* _TASK TO CARRY OUT_: Only the text of the records belongs in the answer; the pictures must be dropped.

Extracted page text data
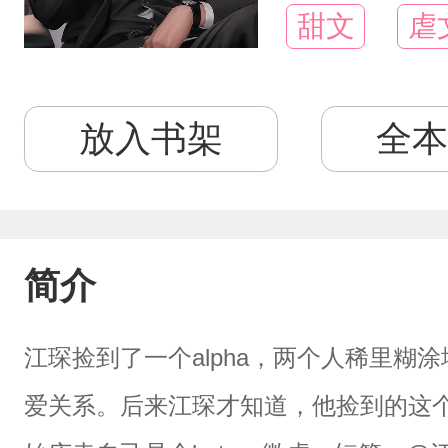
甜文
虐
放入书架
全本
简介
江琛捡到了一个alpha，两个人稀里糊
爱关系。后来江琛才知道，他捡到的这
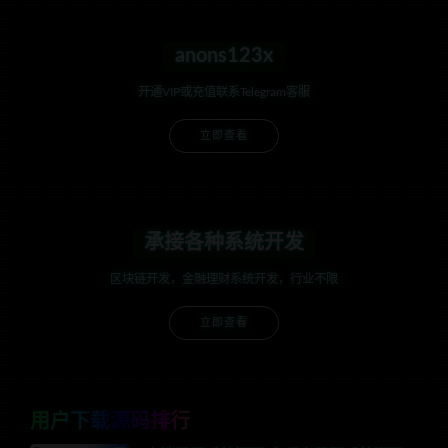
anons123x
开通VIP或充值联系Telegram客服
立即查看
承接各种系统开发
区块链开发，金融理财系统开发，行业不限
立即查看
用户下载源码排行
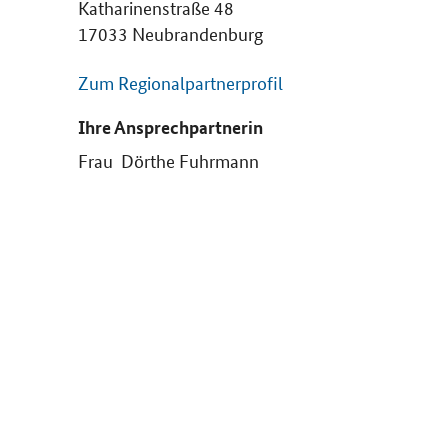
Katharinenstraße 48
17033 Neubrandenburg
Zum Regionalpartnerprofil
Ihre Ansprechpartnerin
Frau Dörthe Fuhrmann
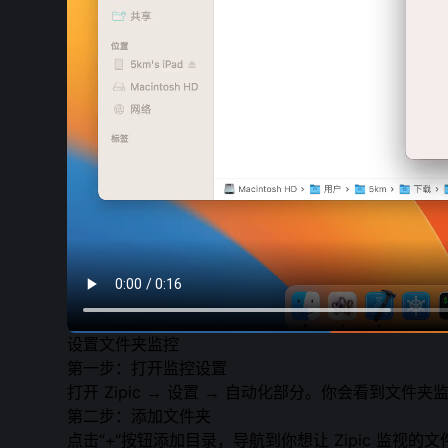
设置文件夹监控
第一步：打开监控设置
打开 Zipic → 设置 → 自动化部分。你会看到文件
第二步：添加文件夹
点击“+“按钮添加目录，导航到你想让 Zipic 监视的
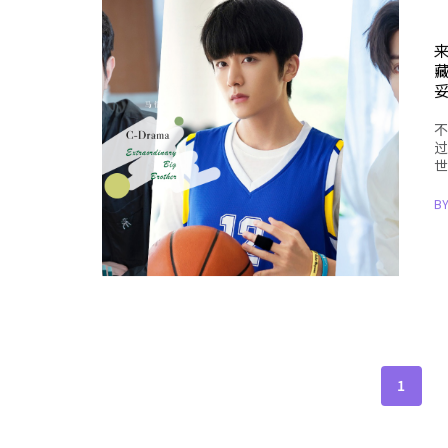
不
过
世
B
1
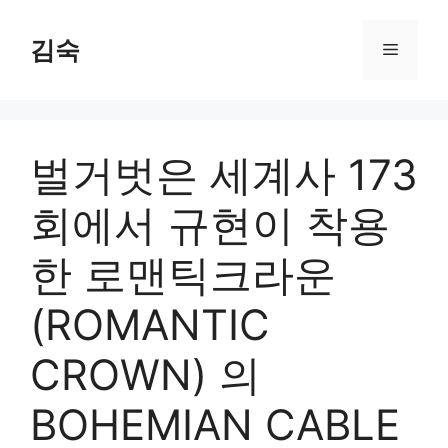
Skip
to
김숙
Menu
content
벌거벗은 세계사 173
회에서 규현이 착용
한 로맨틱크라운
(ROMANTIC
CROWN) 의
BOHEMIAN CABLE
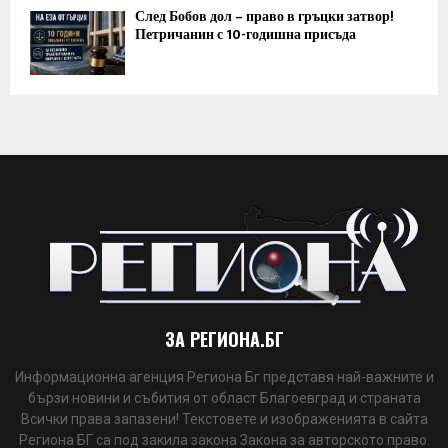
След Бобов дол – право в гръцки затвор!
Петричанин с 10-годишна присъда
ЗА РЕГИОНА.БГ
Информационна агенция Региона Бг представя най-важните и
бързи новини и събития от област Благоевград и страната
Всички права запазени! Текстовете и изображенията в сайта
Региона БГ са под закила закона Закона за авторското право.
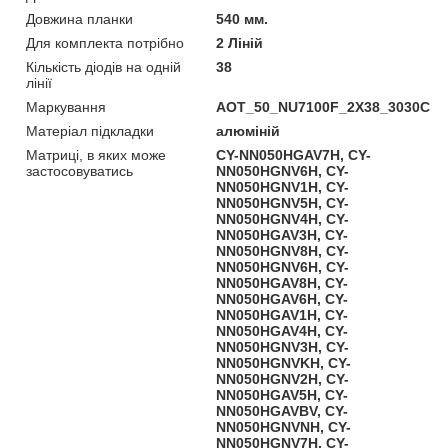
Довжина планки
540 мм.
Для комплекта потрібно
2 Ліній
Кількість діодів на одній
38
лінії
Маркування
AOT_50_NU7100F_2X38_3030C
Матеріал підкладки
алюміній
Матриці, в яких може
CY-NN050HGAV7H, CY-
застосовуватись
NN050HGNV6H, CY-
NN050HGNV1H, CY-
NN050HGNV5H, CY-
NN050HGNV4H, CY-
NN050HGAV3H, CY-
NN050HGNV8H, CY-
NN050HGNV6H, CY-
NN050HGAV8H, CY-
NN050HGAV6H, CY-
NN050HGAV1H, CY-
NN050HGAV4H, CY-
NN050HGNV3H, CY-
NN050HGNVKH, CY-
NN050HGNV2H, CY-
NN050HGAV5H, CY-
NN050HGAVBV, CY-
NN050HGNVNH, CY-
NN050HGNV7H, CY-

* _SOLUTION FOR THIS TASK_:
甜文
虐
放入书架
全本
简介
江琛捡到了一个alpha，两个人稀里糊
爱关系。后来江琛才知道，他捡到的这
anons123x
开通VIP或充值联系Telegram客服
立即查看
承接各种系统开发
区块链开发，金融理财系统开发，行业不限
立即查看
用户下载源码排行
Katharinenstraße 48
17033 Neubrandenburg
Zum Regionalpartnerprofil
Ihre Ansprechpartnerin
Frau Dörthe Fuhrmann
设置文件夹监控
第一步：打开监控设置
打开 Zipic → 设置 → 自动化部分。你会看到文件
第二步：添加文件夹
点击“+“按钮添加目录，导航到你想让 Zipic 监视的
不
过
世
B
1
Skip
to
김숙
Menu
content
벌거벗은 세계사 173
회에서 규현이 착용
한 로맨틱크라운
(ROMANTIC
CROWN) 의
BOHEMIAN CABLE
След Бобов дол – право в гръцки затвор!
Петричанин с 10-годишна присъда
ЗА РЕГИОНА.БГ
Информационна агенция Региона Бг представя най-важните и
бързи новини и събития от област Благоевград и страната
Всички права запазени! Текстовете и изображенията в сайта
Региона БГ са под закила закона Закона за авторското право.
Довжина планки
540 мм.
Для комплекта потрібно
2 Ліній
Кількість діодів на одній
38
лінії
Маркування
AOT_50_NU7100F_2X38_3030C
Матеріал підкладки
алюміній
Матриці, в яких може
CY-NN050HGAV7H, CY-
застосовуватись
NN050HGNV6H, CY-
NN050HGNV1H, CY-
NN050HGNV5H, CY-
NN050HGNV4H, CY-
NN050HGAV3H, CY-
NN050HGNV8H, CY-
NN050HGNV6H, CY-
NN050HGAV8H, CY-
NN050HGAV6H, CY-
NN050HGAV1H, CY-
NN050HGAV4H, CY-
NN050HGNV3H, CY-
NN050HGNVKH, CY-
NN050HGNV2H, CY-
NN050HGAV5H, CY-
NN050HGAVBV, CY-
NN050HGNVNH, CY-
NN050HGNV7H, CY-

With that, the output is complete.